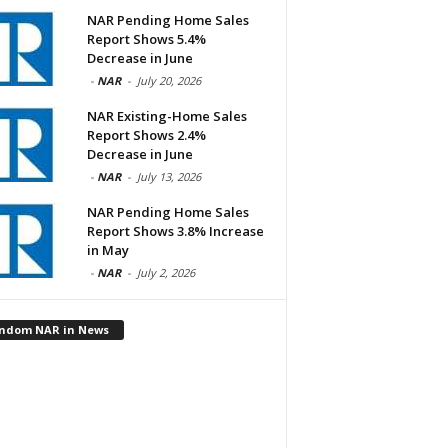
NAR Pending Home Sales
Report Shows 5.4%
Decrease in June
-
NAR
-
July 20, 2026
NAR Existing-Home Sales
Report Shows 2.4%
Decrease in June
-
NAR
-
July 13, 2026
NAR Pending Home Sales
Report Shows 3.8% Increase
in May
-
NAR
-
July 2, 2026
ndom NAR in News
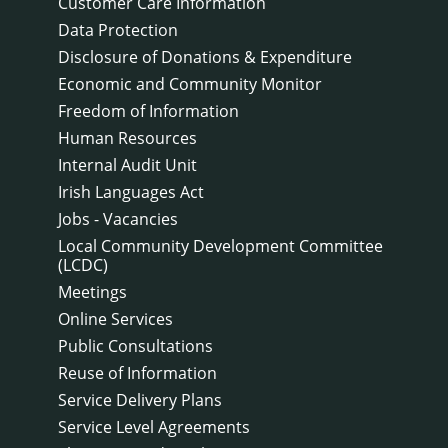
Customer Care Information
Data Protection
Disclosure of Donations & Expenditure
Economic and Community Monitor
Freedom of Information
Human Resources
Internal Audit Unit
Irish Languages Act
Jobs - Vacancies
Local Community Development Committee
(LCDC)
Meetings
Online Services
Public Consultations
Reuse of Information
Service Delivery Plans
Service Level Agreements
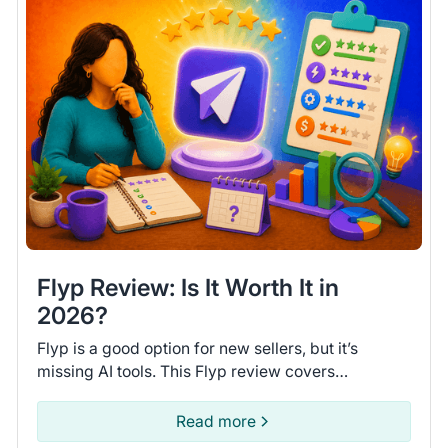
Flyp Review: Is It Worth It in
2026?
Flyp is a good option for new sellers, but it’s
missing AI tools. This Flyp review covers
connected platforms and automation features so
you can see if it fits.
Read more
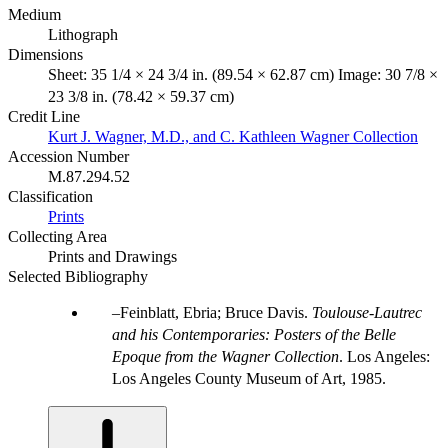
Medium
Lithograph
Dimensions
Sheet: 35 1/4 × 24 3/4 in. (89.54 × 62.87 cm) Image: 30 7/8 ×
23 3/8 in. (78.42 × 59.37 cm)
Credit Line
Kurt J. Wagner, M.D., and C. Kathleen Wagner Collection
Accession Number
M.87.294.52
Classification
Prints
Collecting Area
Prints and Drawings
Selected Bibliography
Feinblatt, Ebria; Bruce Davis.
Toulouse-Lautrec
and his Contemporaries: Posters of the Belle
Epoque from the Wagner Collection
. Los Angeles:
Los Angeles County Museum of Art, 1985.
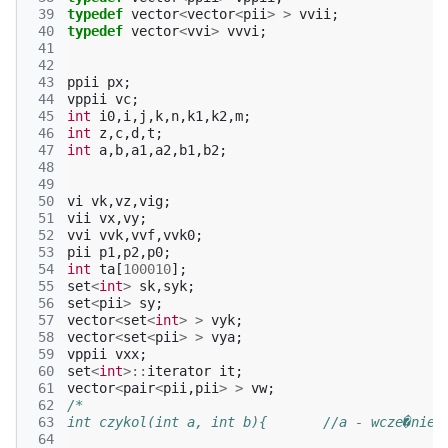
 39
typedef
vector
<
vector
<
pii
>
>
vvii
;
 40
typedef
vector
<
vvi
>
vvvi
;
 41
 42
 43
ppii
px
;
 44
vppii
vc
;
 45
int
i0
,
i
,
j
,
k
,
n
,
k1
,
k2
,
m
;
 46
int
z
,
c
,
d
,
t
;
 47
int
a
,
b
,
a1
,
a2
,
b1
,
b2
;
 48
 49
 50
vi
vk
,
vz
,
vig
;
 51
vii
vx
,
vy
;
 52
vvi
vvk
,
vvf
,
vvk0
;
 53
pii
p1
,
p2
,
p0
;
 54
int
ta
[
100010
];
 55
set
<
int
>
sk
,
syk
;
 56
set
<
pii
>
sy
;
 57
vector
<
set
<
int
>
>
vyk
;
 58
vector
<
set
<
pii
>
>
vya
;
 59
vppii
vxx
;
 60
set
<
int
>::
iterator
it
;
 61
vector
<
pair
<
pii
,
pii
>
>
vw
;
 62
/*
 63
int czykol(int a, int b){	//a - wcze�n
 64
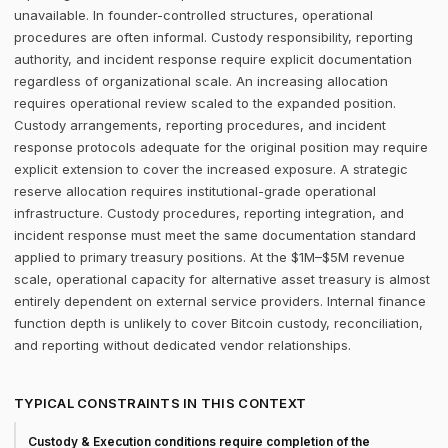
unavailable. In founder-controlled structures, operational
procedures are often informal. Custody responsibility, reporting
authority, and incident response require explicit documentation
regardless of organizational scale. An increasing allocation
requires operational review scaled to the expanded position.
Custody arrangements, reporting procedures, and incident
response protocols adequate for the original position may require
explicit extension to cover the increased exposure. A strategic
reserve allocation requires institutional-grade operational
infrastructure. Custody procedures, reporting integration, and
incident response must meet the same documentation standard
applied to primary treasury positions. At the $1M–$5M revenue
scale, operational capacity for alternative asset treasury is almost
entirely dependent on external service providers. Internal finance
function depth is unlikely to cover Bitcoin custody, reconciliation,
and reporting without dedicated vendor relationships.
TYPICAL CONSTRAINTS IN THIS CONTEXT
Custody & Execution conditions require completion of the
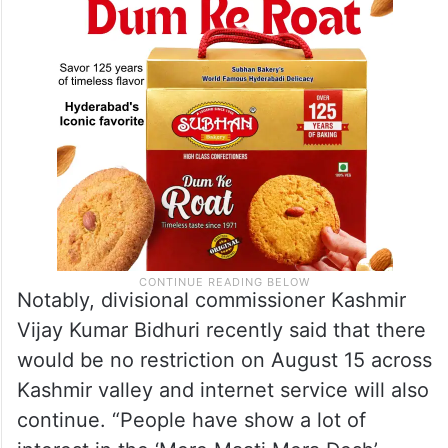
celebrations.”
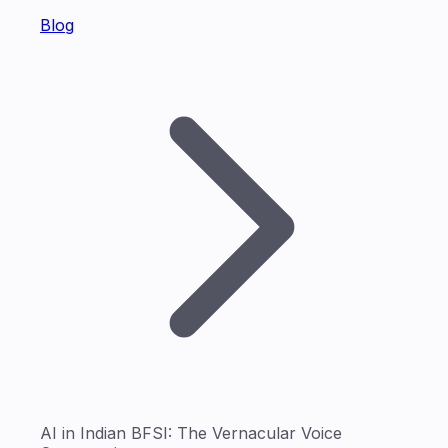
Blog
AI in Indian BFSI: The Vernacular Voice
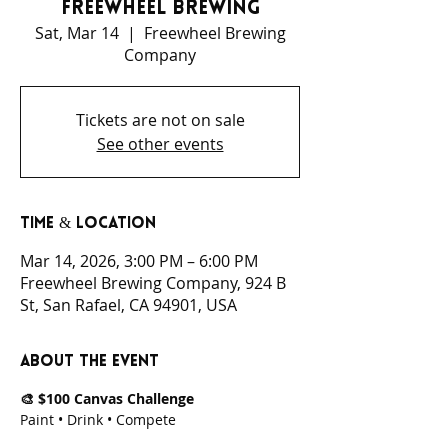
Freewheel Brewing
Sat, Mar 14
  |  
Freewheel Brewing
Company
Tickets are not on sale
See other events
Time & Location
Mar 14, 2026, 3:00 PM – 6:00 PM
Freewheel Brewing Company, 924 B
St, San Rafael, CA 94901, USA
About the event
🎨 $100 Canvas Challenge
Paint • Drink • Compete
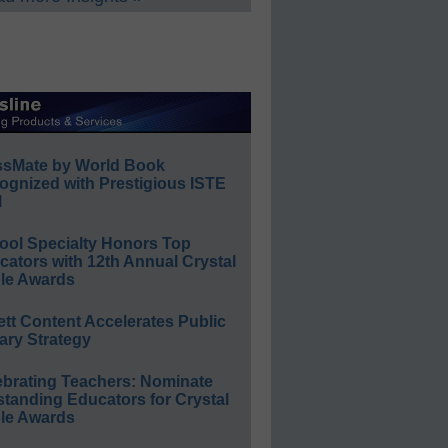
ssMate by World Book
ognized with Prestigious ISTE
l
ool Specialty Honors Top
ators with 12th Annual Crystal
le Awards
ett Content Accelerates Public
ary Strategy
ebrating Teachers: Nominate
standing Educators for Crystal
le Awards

_Problem description_:
Pull out every line of the entries that includes the word "explicit".

_Answer to the problem_:
authority, and incident response require explicit documentation
explicit extension to cover the increased exposure. A strategic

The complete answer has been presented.